University of Louisiana at Lafayette, Lafayette, LA, USA.
Opelousas General Health System, Opelousas, LA, USA.
Sci Data. 2022 Jun 1;9(1):255. doi: 10.1038/s41597-022-01361-y.
Advances in wearable technologies provide the opportunity to monitor many physiological variables continuously. Stress detection has gained increased attention in recent years, mainly because early stress detection can help individuals better manage health to minimize the negative impacts of long-term stress exposure. This paper provides a unique stress detection dataset created in a natural working environment in a hospital. This dataset is a collection of biometric data of nurses during the COVID-19 outbreak. Studying stress in a work environment is complex due to many social, cultural, and psychological factors in dealing with stressful conditions. Therefore, we captured both the physiological data and associated context pertaining to the stress events. We monitored specific physiological variables such as electrodermal activity, Heart Rate, and skin temperature of the nurse subjects. A periodic smartphone-administered survey also captured the contributing factors for the detected stress events. A database containing the signals, stress events, and survey responses is publicly available on Dryad.

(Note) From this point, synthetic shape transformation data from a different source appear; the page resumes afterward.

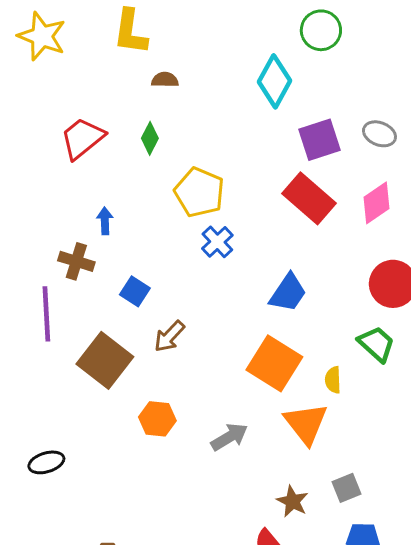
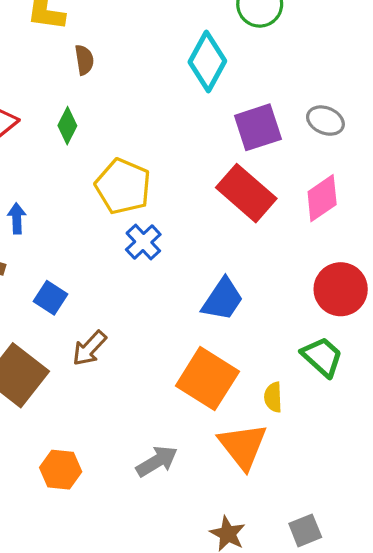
brown semicircle: (165, 80) -> (84, 60), turned 80
orange hexagon: (157, 419) -> (61, 470), moved
gray square: (346, 488) -> (305, 530), moved

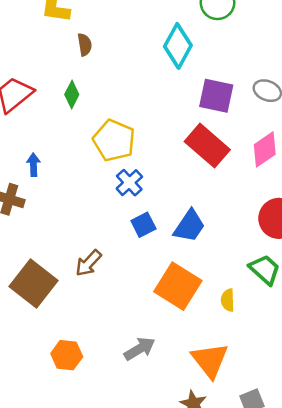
purple square: (258, 127) -> (216, 96), turned 30
blue square: (51, 298) -> (143, 225), moved, turned 30
orange triangle: (243, 446) -> (210, 360), moved

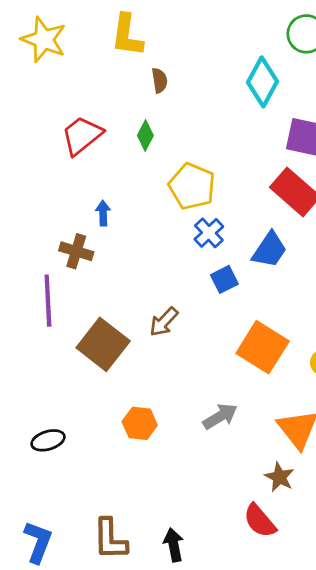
blue trapezoid: (189, 226) -> (270, 250), moved

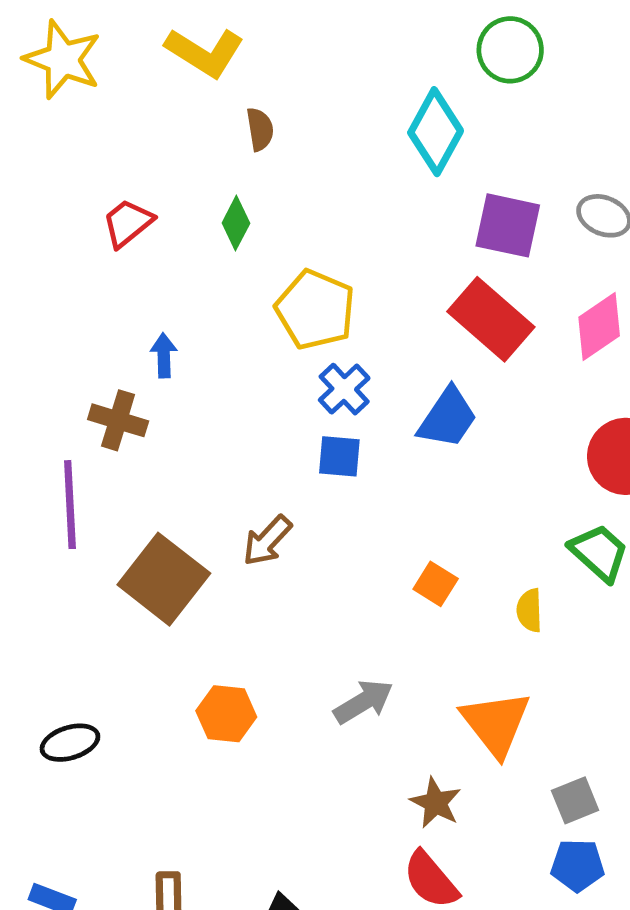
yellow L-shape: (127, 35) -> (205, 52), turned -66
red trapezoid: (82, 136) -> (128, 223), size x0.7
blue square: (224, 279) -> (339, 456), moved, turned 32
orange square: (263, 347) -> (436, 584), size x0.5
brown star: (279, 477) -> (436, 803), moved

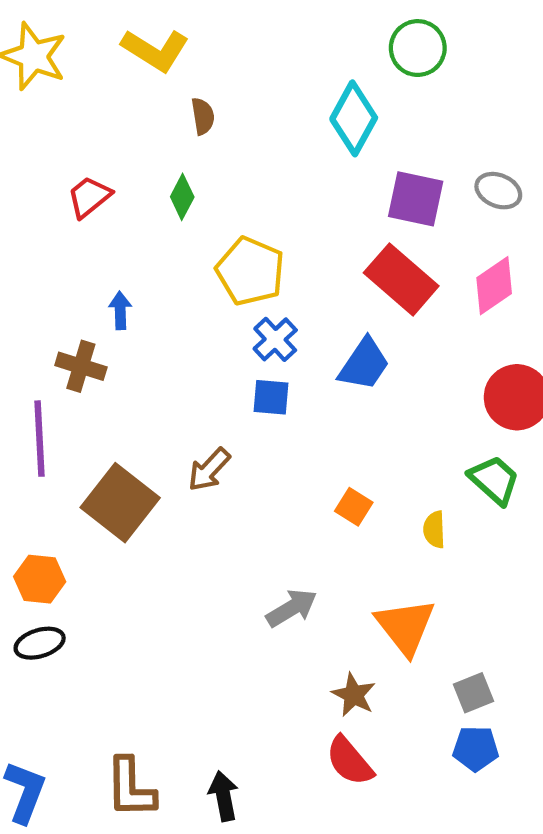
orange hexagon: (226, 714) -> (40, 579), moved

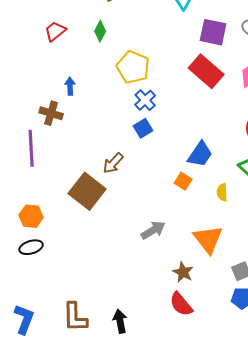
blue trapezoid: (364, 364) -> (200, 154), moved
blue square: (271, 397) -> (143, 128), turned -36
brown square: (120, 503) -> (87, 191), moved

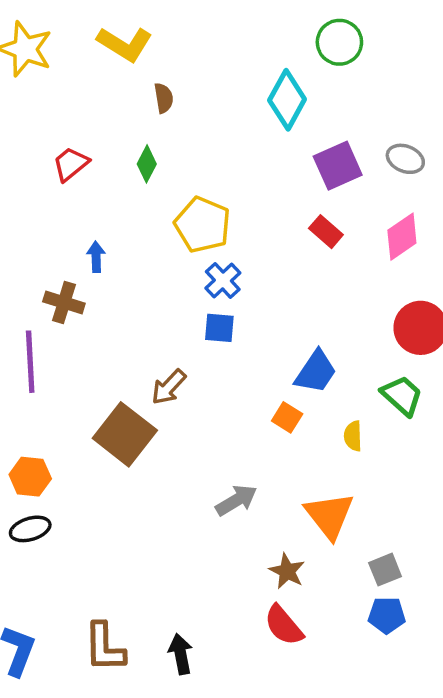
purple square: (213, 32) -> (338, 166), turned -36
red rectangle: (206, 71) -> (326, 232), size x0.6
blue square: (143, 128) -> (219, 328), turned 36

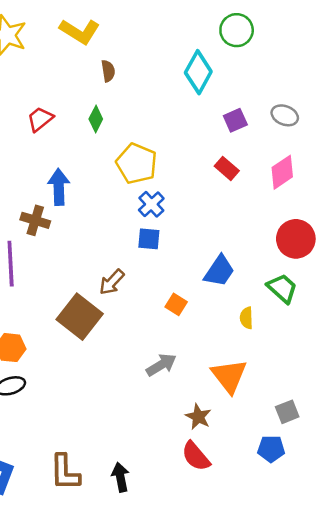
purple square: (338, 166) -> (235, 120), size x0.7
blue arrow: (96, 257) -> (59, 187), size x1.6
orange square: (287, 417) -> (176, 304), moved
gray square: (385, 570) -> (287, 412), moved

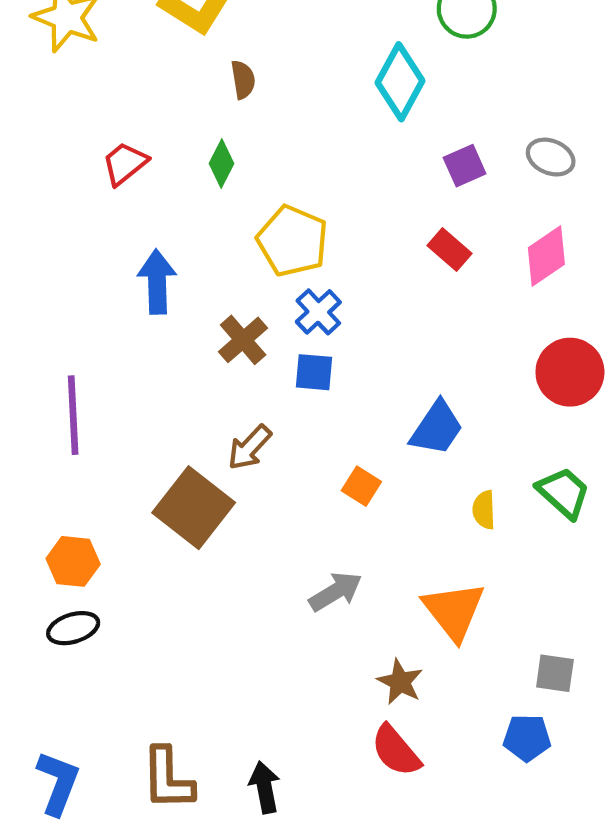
brown cross: (35, 220) -> (243, 340), moved, turned 32
green trapezoid: (282, 288) -> (564, 493), moved
gray square: (287, 412) -> (555, 673), turned 30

可穿戴技术的进步为连续监测许多生理变量提供了机会。近年来,压力检测受到了越来越多的关注,主要是因为早期的压力检测可以帮助个人更好地管理健康,将长期压力暴露的负面影响降到最低。本文提供了一个在医院自然工作环境中创建的独特压力检测数据集。该数据集是 COVID-19 爆发期间护士生物特征数据的集合。由于在处理压力条件时涉及许多社会、文化和心理因素,因此在工作环境中研究压力是复杂的。因此,我们同时记录了与压力事件相关的生理数据和相关背景。我们监测了护士受试者的特定生理变量,如皮肤电活动、心率和皮肤温度。定期通过智能手机进行的调查还记录了检测到的压力事件的促成因素。包含信号、压力事件和调查回复的数据库可在 Dryad 上公开获取。